[PD] standard encoding of pd files in each system?

Sat Jan 29 22:01:08 CET 2011

moin Mathieu, moin all,

On 2011-01-29 17:12:02, Mathieu Bouchard <matju at artengine.ca> appears to
have written:
> On Fri, 28 Jan 2011, Bryan Jurish wrote:
> 
>> iirc, Miller has indicated in the past that he feels this sort of
>> thing should be done using arrays.
> 
> But a feeling is but a feeling. Now, how about a justification ?
> But that's not the sort of thing one gets from Miller often.
> 
>>  (B) you must scale all size attributes (e.g. for re-allocation) by
>> 1.0/sizeof(t_float), so to get an accurate byte length that is not a
>> multiple of sizeof(t_float), you need to actually store that length
>> additionally somewhere else
> 
> sizeof(t_float) is always a power of two, isn't it ? I haven't heard of
> anyone using 80-bit or 96-bit floats as t_float or t_sample.
> 
> thus a size stored as float will be accurate up to 16777216.
> 
> This is regardless of whether you store size*4, size, or size/4 : floats
> are quite scale-independent, but are perfectly so when the scalings are
> powers of two (provided you don't overflow by scaling by pow(2,128) or so)
> 
> I think you could read a bit about the IEEE-754 standard :
>   http://en.wikipedia.org/wiki/IEEE_754
> 
> But especially some kind of short, direct tutorial that will make it
> obvious what won't be rounded and what will be :
>   http://kipirvine.com/asm/workbook/floating_tut.htm

Yup, all freely stipulated.  My issue was not so much with the use of
floats qua floats to store size data, rather the necessity of storing
size data *in addition to* the size reported by the array itself.  In
this scenario, we're blatantly re-casting the array's (t_float*) into a
(char*) and reading/writing raw bytes.  But maybe we don't want C-style
NUL-terminated strings, but rather perl-ish (or Berkeley DB-ish) strings
which admit embedded NULs and store their length in an additional
dedicated attribute (usually an unsigned int, but sure, we could use a
float if we wanted).  The problem is that if we (ab)use the existing
garray API (garray_getfloatarray(), garray_npoints(), garray_resize())
to do this, then the sizes reported for the array may be longer than the
size of the string.  My system uses 32-bit floats, and say I want a
string "foo" (without terminating NUL).  Well, "foo" takes up less than
the space of 1 float (3 bytes < 4 bytes), but garray_npoints() for a
float array of size 1 is going to give me 1, and 1*sizeof(float) = 4 >
3, so if I want to implement strings this way, I've got to fiddle around
with some additional convention for storing their actual length.

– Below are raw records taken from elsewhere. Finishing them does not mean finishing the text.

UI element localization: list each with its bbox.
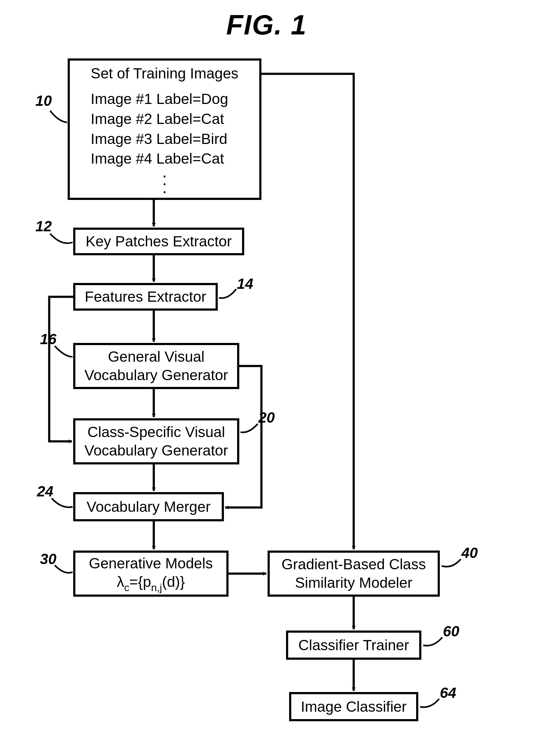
ref-16: 16 <box>40 331 56 348</box>
ref-14: 14 <box>237 275 253 292</box>
ellipsis-icon: ··· <box>91 171 238 195</box>
training-line-1: Image #1 Label=Dog <box>91 89 238 109</box>
img-clf-label: Image Classifier <box>301 698 407 716</box>
box-class-specific-vocabulary-generator: Class-Specific Visual Vocabulary Generat… <box>73 418 239 464</box>
box-vocabulary-merger: Vocabulary Merger <box>73 492 224 521</box>
key-patches-label: Key Patches Extractor <box>86 232 232 251</box>
box-general-vocabulary-generator: General Visual Vocabulary Generator <box>73 343 239 389</box>
box-key-patches-extractor: Key Patches Extractor <box>73 228 244 255</box>
gen-vocab-line2: Vocabulary Generator <box>85 366 228 385</box>
ref-12: 12 <box>35 218 52 235</box>
grad-line2: Similarity Modeler <box>295 574 412 592</box>
box-classifier-trainer: Classifier Trainer <box>286 631 421 660</box>
box-features-extractor: Features Extractor <box>73 283 218 310</box>
ref-60: 60 <box>443 623 459 640</box>
figure-canvas: FIG. 1 Set of Training Images Image #1 L… <box>0 0 533 756</box>
training-line-3: Image #3 Label=Bird <box>91 129 238 149</box>
ref-30: 30 <box>40 551 56 567</box>
training-line-2: Image #2 Label=Cat <box>91 109 238 129</box>
ref-24: 24 <box>37 483 53 500</box>
box-gradient-similarity-modeler: Gradient-Based Class Similarity Modeler <box>268 551 440 597</box>
ref-20: 20 <box>258 409 275 426</box>
gen-models-line2: λc={pn,j(d)} <box>117 573 185 593</box>
clf-trainer-label: Classifier Trainer <box>298 636 409 655</box>
ref-40: 40 <box>461 544 478 561</box>
cls-vocab-line1: Class-Specific Visual <box>87 423 225 441</box>
box-training-images: Set of Training Images Image #1 Label=Do… <box>68 58 261 200</box>
box-image-classifier: Image Classifier <box>289 692 418 721</box>
ref-64: 64 <box>440 684 456 701</box>
cls-vocab-line2: Vocabulary Generator <box>85 441 228 460</box>
training-images-content: Set of Training Images Image #1 Label=Do… <box>82 58 247 201</box>
gen-models-line1: Generative Models <box>89 554 213 573</box>
figure-title: FIG. 1 <box>0 9 533 41</box>
features-label: Features Extractor <box>85 287 206 306</box>
training-heading: Set of Training Images <box>91 64 238 84</box>
gen-vocab-line1: General Visual <box>108 348 204 366</box>
grad-line1: Gradient-Based Class <box>281 555 426 574</box>
vocab-merger-label: Vocabulary Merger <box>87 498 211 516</box>
ref-10: 10 <box>35 92 52 109</box>
box-generative-models: Generative Models λc={pn,j(d)} <box>73 551 228 597</box>
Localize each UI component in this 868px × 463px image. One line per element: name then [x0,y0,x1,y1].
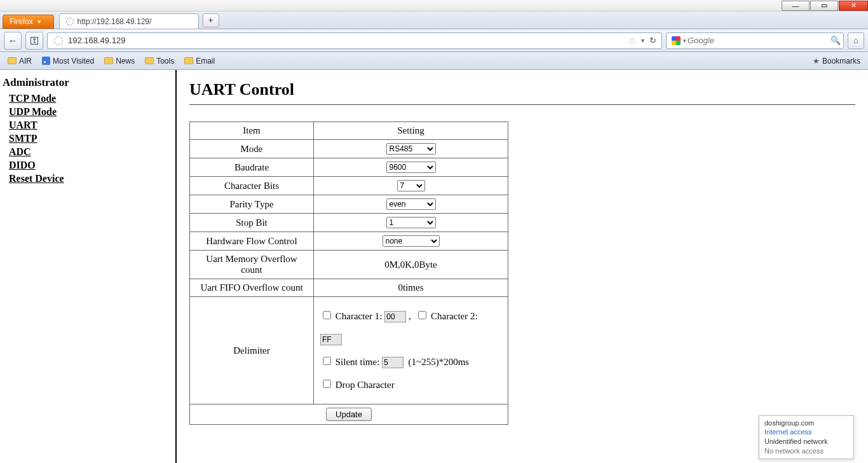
char2-input[interactable] [320,334,342,345]
new-tab-button[interactable]: + [203,13,219,27]
sidebar-heading: Administrator [3,76,173,89]
folder-icon [104,57,113,64]
row-label-mode: Mode [190,140,314,158]
drop-checkbox[interactable] [323,380,331,388]
stopbit-select[interactable]: 1 [386,217,436,228]
row-label-fifoovf: Uart FIFO Overflow count [190,279,314,297]
bookmark-star-icon[interactable]: ☆ [628,35,636,46]
google-icon [672,36,681,45]
firefox-menu-button[interactable]: Firefox [3,15,54,29]
delim-sep: , [409,311,411,321]
search-icon[interactable]: 🔍 [831,36,841,45]
tab-strip: Firefox http://192.168.49.129/ + [0,11,868,29]
char1-checkbox[interactable] [323,311,331,319]
url-throbber-icon [54,36,63,45]
window-close-button[interactable]: ✕ [839,1,868,11]
folder-icon [8,57,17,64]
window-titlebar: — ▭ ✕ [0,0,868,11]
silent-checkbox[interactable] [323,357,331,365]
row-label-parity: Parity Type [190,195,314,214]
home-button[interactable]: ⌂ [848,32,864,49]
sidebar-item-dido[interactable]: DIDO [9,160,173,171]
sidebar-item-udp-mode[interactable]: UDP Mode [9,106,173,118]
window-minimize-button[interactable]: — [782,1,810,11]
page-title: UART Control [189,80,855,99]
row-label-memovf: Uart Memory Overflow count [190,251,314,279]
bookmark-tools[interactable]: Tools [141,55,178,67]
search-input[interactable] [686,35,828,46]
reload-icon[interactable]: ↻ [649,36,656,45]
baudrate-select[interactable]: 9600 [386,162,436,173]
silent-label: Silent time: [336,357,380,367]
th-item: Item [190,122,314,140]
bookmark-email[interactable]: Email [180,55,219,67]
keyhole-button[interactable]: ⚿ [25,32,43,50]
url-bar[interactable]: ☆ ▾ ↻ [47,32,662,49]
window-maximize-button[interactable]: ▭ [810,1,838,11]
row-label-delimiter: Delimiter [190,297,314,404]
admin-sidebar: Administrator TCP Mode UDP Mode UART SMT… [0,70,177,463]
url-input[interactable] [67,35,625,46]
row-label-charbits: Character Bits [190,177,314,195]
net-line3: Unidentified network [764,437,848,446]
nav-toolbar: ← ⚿ ☆ ▾ ↻ ▾ 🔍 ⌂ [0,29,868,52]
bookmark-news[interactable]: News [100,55,139,67]
delimiter-cell: Character 1: , Character 2: Silent time:… [314,297,508,404]
search-bar[interactable]: ▾ 🔍 [666,32,844,49]
back-button[interactable]: ← [4,32,22,50]
row-label-stopbit: Stop Bit [190,214,314,232]
char1-input[interactable] [384,311,406,322]
bookmarks-menu[interactable]: ★Bookmarks [809,55,864,67]
update-button[interactable]: Update [326,408,372,421]
hwflow-select[interactable]: none [383,235,440,247]
bookmark-air[interactable]: AIR [4,55,36,67]
sidebar-item-smtp[interactable]: SMTP [9,133,173,144]
row-label-baudrate: Baudrate [190,158,314,177]
folder-icon [145,57,154,64]
row-value-fifoovf: 0times [314,279,508,297]
bookmark-most-visited[interactable]: Most Visited [38,55,98,67]
th-setting: Setting [314,122,508,140]
bookmark-label: Tools [156,57,174,66]
divider [189,104,855,105]
feed-icon [42,57,50,65]
bookmark-label: Most Visited [53,57,94,66]
sidebar-item-adc[interactable]: ADC [9,146,173,158]
loading-throbber-icon [66,18,74,25]
network-status-popup: doshigroup.com Internet access Unidentif… [759,415,854,459]
browser-tab[interactable]: http://192.168.49.129/ [59,13,199,29]
sidebar-item-reset-device[interactable]: Reset Device [9,173,173,184]
uart-config-table: Item Setting Mode RS485 Baudrate 9600 Ch… [189,121,508,425]
sidebar-item-uart[interactable]: UART [9,120,173,131]
parity-select[interactable]: even [386,198,436,210]
url-dropdown-icon[interactable]: ▾ [641,37,644,44]
bookmark-label: Email [196,57,215,66]
char1-label: Character 1: [336,311,383,321]
net-line2: Internet access [764,427,848,437]
bookmark-label: AIR [19,57,32,66]
tab-title: http://192.168.49.129/ [78,17,152,26]
mode-select[interactable]: RS485 [386,143,436,155]
drop-label: Drop Character [336,380,395,390]
bookmark-label: News [116,57,135,66]
net-line4: No network access [764,446,848,456]
folder-icon [184,57,193,64]
row-value-memovf: 0M,0K,0Byte [314,251,508,279]
content-area: UART Control Item Setting Mode RS485 Bau… [177,70,868,463]
sidebar-item-tcp-mode[interactable]: TCP Mode [9,93,173,104]
bookmark-label: Bookmarks [822,57,860,66]
charbits-select[interactable]: 7 [397,180,425,191]
star-icon: ★ [813,57,820,66]
row-label-hwflow: Hardware Flow Control [190,232,314,251]
char2-checkbox[interactable] [418,311,426,319]
net-line1: doshigroup.com [764,418,848,428]
bookmarks-toolbar: AIR Most Visited News Tools Email ★Bookm… [0,52,868,70]
char2-label: Character 2: [431,311,478,321]
silent-input[interactable] [382,357,403,368]
silent-suffix: (1~255)*200ms [409,357,470,367]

It looks as if the whole garray stuff is defined abstractly enough to
handle more than just "plain" float arrays, but I haven't dug deep
enough to figure out what exactly those (t_template*)s are all about or
how I might be able to (ab)use them...

>>  (C) saving array data with a patch and re-loading can cause data loss
>> (float truncation may mess up raw byte values)
> 
> for integers, all values from -1000000 to 1000000 will be correctly
> saved (those two bounds will be encoded as -1e+6 and 1e+6, and all the
> rest will look like plain integers).

Yes.  See above re:

 char *s;
 garray_getfloatarray(a,size,(float **)&s);

>>  (D) it's not really portable (byte order problems with load/save)
> 
> byte order problems won't happen with floats saved as text. they will
> happen with floats saved as binary. they will also happen with UCS-2
> text saved as two floats per code point (no matter how you save the
> floats), but if you use UTF-8 instead, or if you use
> one-float-per-codepoint, that aspect will be safe.

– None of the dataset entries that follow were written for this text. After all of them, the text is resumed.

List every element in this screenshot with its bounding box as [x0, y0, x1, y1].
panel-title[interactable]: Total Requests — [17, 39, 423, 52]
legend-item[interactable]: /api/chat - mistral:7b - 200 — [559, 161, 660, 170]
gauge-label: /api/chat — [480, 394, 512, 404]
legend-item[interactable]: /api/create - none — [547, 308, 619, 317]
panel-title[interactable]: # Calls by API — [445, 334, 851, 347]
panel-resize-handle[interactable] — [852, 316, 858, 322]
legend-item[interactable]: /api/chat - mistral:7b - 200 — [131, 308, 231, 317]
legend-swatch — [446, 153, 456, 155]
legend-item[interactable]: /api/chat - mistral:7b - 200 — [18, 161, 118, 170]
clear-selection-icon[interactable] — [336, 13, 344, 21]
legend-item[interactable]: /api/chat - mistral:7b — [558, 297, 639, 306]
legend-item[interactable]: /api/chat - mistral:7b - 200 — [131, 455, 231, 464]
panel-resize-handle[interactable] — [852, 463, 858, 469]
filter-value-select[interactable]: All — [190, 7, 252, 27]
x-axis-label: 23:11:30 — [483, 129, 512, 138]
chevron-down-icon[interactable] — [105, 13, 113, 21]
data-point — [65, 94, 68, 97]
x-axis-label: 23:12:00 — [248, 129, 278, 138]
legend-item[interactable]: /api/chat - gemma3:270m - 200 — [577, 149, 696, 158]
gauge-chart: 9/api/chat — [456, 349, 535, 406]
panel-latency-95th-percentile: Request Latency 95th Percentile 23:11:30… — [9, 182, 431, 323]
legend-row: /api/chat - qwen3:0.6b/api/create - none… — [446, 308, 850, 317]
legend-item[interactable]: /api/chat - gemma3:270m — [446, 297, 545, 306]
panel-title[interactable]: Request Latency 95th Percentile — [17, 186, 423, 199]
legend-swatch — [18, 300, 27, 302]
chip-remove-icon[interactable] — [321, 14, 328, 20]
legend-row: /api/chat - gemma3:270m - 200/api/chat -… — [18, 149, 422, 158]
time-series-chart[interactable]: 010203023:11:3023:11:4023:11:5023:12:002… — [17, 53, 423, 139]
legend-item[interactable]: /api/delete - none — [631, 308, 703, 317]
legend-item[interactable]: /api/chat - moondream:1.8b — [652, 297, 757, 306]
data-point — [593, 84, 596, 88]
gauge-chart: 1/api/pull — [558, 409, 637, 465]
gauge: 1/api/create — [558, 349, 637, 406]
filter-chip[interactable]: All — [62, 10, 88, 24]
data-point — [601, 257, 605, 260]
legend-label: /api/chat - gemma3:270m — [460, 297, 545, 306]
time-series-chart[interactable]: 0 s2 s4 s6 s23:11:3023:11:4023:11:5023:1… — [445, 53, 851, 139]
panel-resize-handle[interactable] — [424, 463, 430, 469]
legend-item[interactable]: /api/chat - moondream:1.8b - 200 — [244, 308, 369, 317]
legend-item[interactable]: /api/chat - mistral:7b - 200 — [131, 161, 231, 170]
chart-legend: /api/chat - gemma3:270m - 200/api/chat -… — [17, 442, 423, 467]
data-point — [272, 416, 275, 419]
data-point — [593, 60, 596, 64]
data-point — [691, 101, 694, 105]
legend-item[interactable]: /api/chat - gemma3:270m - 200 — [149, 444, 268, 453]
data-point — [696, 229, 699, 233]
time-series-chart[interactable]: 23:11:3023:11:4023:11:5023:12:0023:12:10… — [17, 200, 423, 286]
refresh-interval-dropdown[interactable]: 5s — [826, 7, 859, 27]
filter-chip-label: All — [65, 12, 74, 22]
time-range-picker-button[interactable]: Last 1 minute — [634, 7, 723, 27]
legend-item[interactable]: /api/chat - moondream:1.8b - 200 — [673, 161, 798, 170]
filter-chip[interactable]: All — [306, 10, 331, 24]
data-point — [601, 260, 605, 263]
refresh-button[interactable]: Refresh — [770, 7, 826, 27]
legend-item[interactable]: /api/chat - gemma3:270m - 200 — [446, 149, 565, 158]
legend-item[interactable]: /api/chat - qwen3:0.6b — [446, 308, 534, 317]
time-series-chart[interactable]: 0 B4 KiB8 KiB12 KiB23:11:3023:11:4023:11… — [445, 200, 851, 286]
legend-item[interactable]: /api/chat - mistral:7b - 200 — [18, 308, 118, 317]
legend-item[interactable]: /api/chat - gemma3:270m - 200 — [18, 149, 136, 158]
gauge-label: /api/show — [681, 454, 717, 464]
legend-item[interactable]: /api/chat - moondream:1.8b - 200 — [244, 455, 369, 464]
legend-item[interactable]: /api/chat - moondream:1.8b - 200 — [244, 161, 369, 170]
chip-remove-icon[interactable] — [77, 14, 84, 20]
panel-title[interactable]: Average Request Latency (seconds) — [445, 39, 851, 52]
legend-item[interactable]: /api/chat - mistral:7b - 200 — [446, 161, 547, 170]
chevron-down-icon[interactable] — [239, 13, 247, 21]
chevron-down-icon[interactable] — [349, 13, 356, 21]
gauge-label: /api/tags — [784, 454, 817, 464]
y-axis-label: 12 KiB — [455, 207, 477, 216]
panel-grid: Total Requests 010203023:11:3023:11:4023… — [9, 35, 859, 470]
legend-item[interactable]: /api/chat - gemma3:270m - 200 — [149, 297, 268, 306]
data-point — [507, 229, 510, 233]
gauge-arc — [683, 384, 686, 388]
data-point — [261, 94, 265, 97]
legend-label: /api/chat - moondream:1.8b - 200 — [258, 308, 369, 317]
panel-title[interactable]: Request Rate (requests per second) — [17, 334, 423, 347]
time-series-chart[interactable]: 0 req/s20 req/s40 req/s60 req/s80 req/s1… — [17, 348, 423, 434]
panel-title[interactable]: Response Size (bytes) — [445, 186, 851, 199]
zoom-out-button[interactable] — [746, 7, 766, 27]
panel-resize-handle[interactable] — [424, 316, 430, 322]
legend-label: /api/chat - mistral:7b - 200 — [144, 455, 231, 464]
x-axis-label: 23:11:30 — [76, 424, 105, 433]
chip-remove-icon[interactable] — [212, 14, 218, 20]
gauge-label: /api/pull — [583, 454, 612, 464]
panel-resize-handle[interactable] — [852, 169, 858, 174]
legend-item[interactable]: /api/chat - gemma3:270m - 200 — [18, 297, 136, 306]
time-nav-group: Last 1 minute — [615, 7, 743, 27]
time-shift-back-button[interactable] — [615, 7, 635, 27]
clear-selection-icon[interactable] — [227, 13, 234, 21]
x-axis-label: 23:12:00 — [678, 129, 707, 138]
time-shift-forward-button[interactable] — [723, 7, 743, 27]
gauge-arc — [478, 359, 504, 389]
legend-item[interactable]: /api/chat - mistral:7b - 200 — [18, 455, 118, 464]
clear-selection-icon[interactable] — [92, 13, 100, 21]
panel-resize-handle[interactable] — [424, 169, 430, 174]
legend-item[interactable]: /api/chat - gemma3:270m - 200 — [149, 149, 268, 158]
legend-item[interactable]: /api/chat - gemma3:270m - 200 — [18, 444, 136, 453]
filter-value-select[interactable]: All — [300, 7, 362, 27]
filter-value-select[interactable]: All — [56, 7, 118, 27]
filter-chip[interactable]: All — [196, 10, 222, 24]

No.  See above.  Messing about with typecasts is very
implementation-dependent, and afaik IEEE-754 doesn't define how its
components are to be implemented, only the formal criteria an
implementation must satisfy.

>> 2) If otoh you let the array remain a t_float* and just assign the
>> floats byte ((unsigned) char) or even wide character (wchar) values,
>> then:
>>  (A) you potentially waste a lot of memory
>> (strlen(str)*(sizeof(float)-1) bytes)
> 
> In 2011, wasting a lot of RAM is not a problem. Wasting too much RAM can
> be a problem, and that's very relative, as quite often, the solution is
> to wait until RAM is less expensive. I like the idea of not wasting any
> RAM, but I recognise that this is because I got used to think about ways
> to reduce waste, not because it's always good to worry about it.
> 
> Text is usually a lot smaller than video. It's not uncommon for me to
> store a buffer of 64 frames of video in colour. In 640x480, that's over
> 55 megs, and that's tiny compared to the total amount of RAM the
> computer has. How often do you need that much text at once in RAM ?

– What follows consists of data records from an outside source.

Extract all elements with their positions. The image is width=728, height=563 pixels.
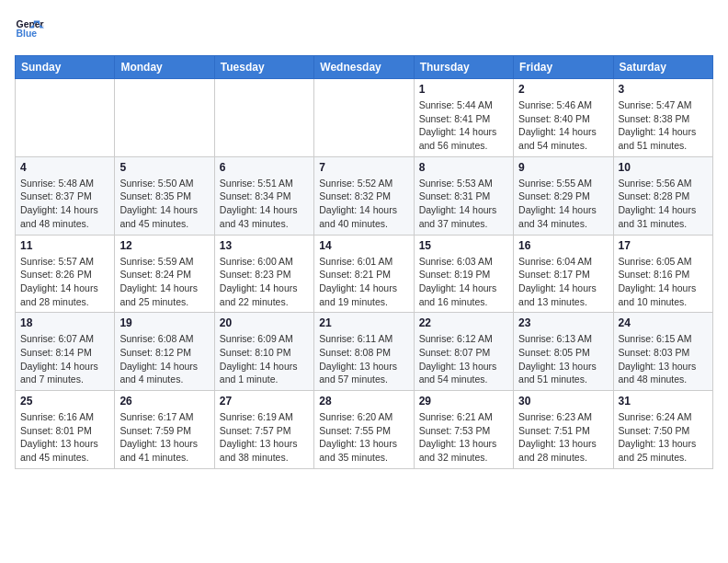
day-number: 23 [518, 316, 608, 329]
col-header-saturday: Saturday [613, 56, 712, 79]
calendar-cell [214, 79, 313, 157]
calendar-cell: 22Sunrise: 6:12 AMSunset: 8:07 PMDayligh… [414, 313, 513, 391]
calendar-cell: 16Sunrise: 6:04 AMSunset: 8:17 PMDayligh… [514, 235, 613, 313]
day-info: Sunrise: 5:57 AMSunset: 8:26 PMDaylight:… [20, 255, 109, 309]
day-number: 26 [119, 395, 209, 408]
calendar-cell: 24Sunrise: 6:15 AMSunset: 8:03 PMDayligh… [613, 313, 712, 391]
day-number: 6 [220, 161, 309, 174]
col-header-sunday: Sunday [16, 56, 115, 79]
calendar-cell: 27Sunrise: 6:19 AMSunset: 7:57 PMDayligh… [214, 391, 313, 469]
calendar-cell [16, 79, 115, 157]
day-number: 18 [20, 316, 109, 329]
col-header-friday: Friday [514, 56, 613, 79]
calendar-cell: 31Sunrise: 6:24 AMSunset: 7:50 PMDayligh… [613, 391, 712, 469]
day-number: 13 [220, 239, 309, 252]
day-info: Sunrise: 5:53 AMSunset: 8:31 PMDaylight:… [419, 177, 508, 231]
logo-icon: General Blue [15, 15, 44, 44]
calendar-week-2: 4Sunrise: 5:48 AMSunset: 8:37 PMDaylight… [16, 156, 713, 235]
day-info: Sunrise: 5:55 AMSunset: 8:29 PMDaylight:… [518, 177, 608, 231]
day-info: Sunrise: 6:21 AMSunset: 7:53 PMDaylight:… [419, 410, 508, 465]
day-number: 25 [20, 395, 109, 408]
day-info: Sunrise: 5:52 AMSunset: 8:32 PMDaylight:… [319, 177, 408, 231]
calendar-cell: 26Sunrise: 6:17 AMSunset: 7:59 PMDayligh… [115, 391, 214, 469]
calendar-cell: 13Sunrise: 6:00 AMSunset: 8:23 PMDayligh… [214, 235, 313, 313]
calendar-cell [115, 79, 214, 157]
calendar-cell: 5Sunrise: 5:50 AMSunset: 8:35 PMDaylight… [115, 156, 214, 235]
calendar-cell: 12Sunrise: 5:59 AMSunset: 8:24 PMDayligh… [115, 235, 214, 313]
calendar-cell: 30Sunrise: 6:23 AMSunset: 7:51 PMDayligh… [514, 391, 613, 469]
day-number: 27 [220, 395, 309, 408]
day-number: 19 [119, 316, 209, 329]
day-number: 12 [119, 239, 209, 252]
calendar-cell: 29Sunrise: 6:21 AMSunset: 7:53 PMDayligh… [414, 391, 513, 469]
day-number: 2 [518, 83, 608, 96]
day-number: 22 [419, 316, 508, 329]
day-number: 1 [419, 83, 508, 96]
day-number: 4 [20, 161, 109, 174]
calendar-cell: 20Sunrise: 6:09 AMSunset: 8:10 PMDayligh… [214, 313, 313, 391]
day-number: 15 [419, 239, 508, 252]
day-number: 9 [518, 161, 608, 174]
calendar-cell: 1Sunrise: 5:44 AMSunset: 8:41 PMDaylight… [414, 79, 513, 157]
day-info: Sunrise: 6:11 AMSunset: 8:08 PMDaylight:… [319, 332, 408, 386]
calendar-cell: 17Sunrise: 6:05 AMSunset: 8:16 PMDayligh… [613, 235, 712, 313]
day-number: 28 [319, 395, 408, 408]
col-header-tuesday: Tuesday [214, 56, 313, 79]
day-info: Sunrise: 6:17 AMSunset: 7:59 PMDaylight:… [119, 410, 209, 465]
day-number: 20 [220, 316, 309, 329]
calendar-cell: 9Sunrise: 5:55 AMSunset: 8:29 PMDaylight… [514, 156, 613, 235]
col-header-thursday: Thursday [414, 56, 513, 79]
calendar-cell: 2Sunrise: 5:46 AMSunset: 8:40 PMDaylight… [514, 79, 613, 157]
day-info: Sunrise: 5:47 AMSunset: 8:38 PMDaylight:… [619, 98, 708, 153]
day-number: 7 [319, 161, 408, 174]
day-info: Sunrise: 6:07 AMSunset: 8:14 PMDaylight:… [20, 332, 109, 386]
day-info: Sunrise: 5:50 AMSunset: 8:35 PMDaylight:… [119, 177, 209, 231]
calendar-cell [314, 79, 414, 157]
calendar-cell: 21Sunrise: 6:11 AMSunset: 8:08 PMDayligh… [314, 313, 414, 391]
day-info: Sunrise: 6:16 AMSunset: 8:01 PMDaylight:… [20, 410, 109, 465]
day-info: Sunrise: 6:20 AMSunset: 7:55 PMDaylight:… [319, 410, 408, 465]
calendar-cell: 10Sunrise: 5:56 AMSunset: 8:28 PMDayligh… [613, 156, 712, 235]
svg-text:Blue: Blue [17, 29, 38, 39]
day-number: 17 [619, 239, 708, 252]
calendar-cell: 23Sunrise: 6:13 AMSunset: 8:05 PMDayligh… [514, 313, 613, 391]
day-info: Sunrise: 6:12 AMSunset: 8:07 PMDaylight:… [419, 332, 508, 386]
calendar-cell: 11Sunrise: 5:57 AMSunset: 8:26 PMDayligh… [16, 235, 115, 313]
day-info: Sunrise: 6:08 AMSunset: 8:12 PMDaylight:… [119, 332, 209, 386]
day-info: Sunrise: 5:59 AMSunset: 8:24 PMDaylight:… [119, 255, 209, 309]
calendar-cell: 4Sunrise: 5:48 AMSunset: 8:37 PMDaylight… [16, 156, 115, 235]
col-header-monday: Monday [115, 56, 214, 79]
day-number: 16 [518, 239, 608, 252]
day-info: Sunrise: 6:03 AMSunset: 8:19 PMDaylight:… [419, 255, 508, 309]
day-info: Sunrise: 6:05 AMSunset: 8:16 PMDaylight:… [619, 255, 708, 309]
day-number: 5 [119, 161, 209, 174]
day-info: Sunrise: 6:00 AMSunset: 8:23 PMDaylight:… [220, 255, 309, 309]
calendar-week-1: 1Sunrise: 5:44 AMSunset: 8:41 PMDaylight… [16, 79, 713, 157]
day-info: Sunrise: 6:09 AMSunset: 8:10 PMDaylight:… [220, 332, 309, 386]
day-info: Sunrise: 5:48 AMSunset: 8:37 PMDaylight:… [20, 177, 109, 231]
calendar-cell: 7Sunrise: 5:52 AMSunset: 8:32 PMDaylight… [314, 156, 414, 235]
page-header: General Blue [15, 15, 713, 44]
calendar-week-5: 25Sunrise: 6:16 AMSunset: 8:01 PMDayligh… [16, 391, 713, 469]
day-info: Sunrise: 6:04 AMSunset: 8:17 PMDaylight:… [518, 255, 608, 309]
col-header-wednesday: Wednesday [314, 56, 414, 79]
day-number: 31 [619, 395, 708, 408]
calendar-cell: 25Sunrise: 6:16 AMSunset: 8:01 PMDayligh… [16, 391, 115, 469]
day-number: 21 [319, 316, 408, 329]
calendar-table: SundayMondayTuesdayWednesdayThursdayFrid… [15, 55, 713, 469]
calendar-cell: 15Sunrise: 6:03 AMSunset: 8:19 PMDayligh… [414, 235, 513, 313]
day-info: Sunrise: 5:51 AMSunset: 8:34 PMDaylight:… [220, 177, 309, 231]
calendar-cell: 8Sunrise: 5:53 AMSunset: 8:31 PMDaylight… [414, 156, 513, 235]
calendar-cell: 28Sunrise: 6:20 AMSunset: 7:55 PMDayligh… [314, 391, 414, 469]
day-info: Sunrise: 6:01 AMSunset: 8:21 PMDaylight:… [319, 255, 408, 309]
day-number: 8 [419, 161, 508, 174]
calendar-header-row: SundayMondayTuesdayWednesdayThursdayFrid… [16, 56, 713, 79]
day-number: 29 [419, 395, 508, 408]
day-number: 10 [619, 161, 708, 174]
logo: General Blue [15, 15, 44, 44]
calendar-cell: 3Sunrise: 5:47 AMSunset: 8:38 PMDaylight… [613, 79, 712, 157]
day-number: 30 [518, 395, 608, 408]
day-info: Sunrise: 6:13 AMSunset: 8:05 PMDaylight:… [518, 332, 608, 386]
day-number: 14 [319, 239, 408, 252]
day-number: 3 [619, 83, 708, 96]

Stipulated for most purposes.  Taking ratts as an example, the CMU
dictionary is only 3.5M, the beep dictionary is 7.6M.  The non-free
German dictionary BOMP is still only 9.1M.  I agree that none of this is
going to "make the cabbage any fatter", as a saying here goes.  In other
work, I need much more data.  The morphology transducer I use is 153M
stored offline. (and more at runtime).  A simple word trigram model
bootstrapped from a decent sized corpus can run into the hundreds of MB
(the little one I have on hand in only 26MB) ... have a look at the
google n-grams for an idea of where that leads when you add lots more
data.  Basically, the moral is: mixing Zipf's law and polynomial growth
with respect to vocabulary size (e.g. n-gram models) can get you in a
deep hole very very quickly.  fwiw, the raw text of the whole corpus I
work with these days runs about 1G.  A single file with all intermediate
data can easily run over 400MB.  I really wouldn't want to go to N*4
there...

>>  (C) if you really want to store your string data in an array, you can
>> use [str] or [pdstring] together with e.g. [tabdump] and [tabset] from
>> zexy, which just makes the conversion overhead explicit.
> 
> GridFlow's grids support the byte format (unsigned char). This is one of
> the six allowed grid formats, and perhaps the 2nd most used (after
> signed int).

But GridFlow isn't vanilla either.

>> I think there are workarounds for both techniques, but not without
>> patching the pd core code, and if we're going to patch the core code,
>> we might as well take a patch that does the job "right" (i.e.
>> Martin's)...
> 
> If all of this can work as externals without hairy workarounds, then you
> don't need to be obsessing about patching pd's core code, and that's a
> good thing, especially if you aim to be patching vanilla's.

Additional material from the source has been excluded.